Transcribe the records below exactly, leaving out any pictures.

******

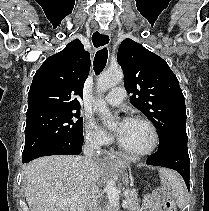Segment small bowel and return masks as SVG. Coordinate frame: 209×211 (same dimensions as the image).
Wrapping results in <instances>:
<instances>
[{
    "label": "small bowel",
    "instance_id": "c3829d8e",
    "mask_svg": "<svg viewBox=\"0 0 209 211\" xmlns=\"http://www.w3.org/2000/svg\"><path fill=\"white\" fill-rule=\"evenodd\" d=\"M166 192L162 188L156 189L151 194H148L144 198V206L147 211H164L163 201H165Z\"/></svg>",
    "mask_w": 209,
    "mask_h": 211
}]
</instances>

******

Task result:
Segment small bowel and return masks as SVG. Coordinate frame: 209×211 (same dimensions as the image).
Wrapping results in <instances>:
<instances>
[{
    "label": "small bowel",
    "instance_id": "c3829d8e",
    "mask_svg": "<svg viewBox=\"0 0 209 211\" xmlns=\"http://www.w3.org/2000/svg\"><path fill=\"white\" fill-rule=\"evenodd\" d=\"M166 192L162 188L156 189L151 194H148L144 198V206L147 211H164L163 201H165Z\"/></svg>",
    "mask_w": 209,
    "mask_h": 211
}]
</instances>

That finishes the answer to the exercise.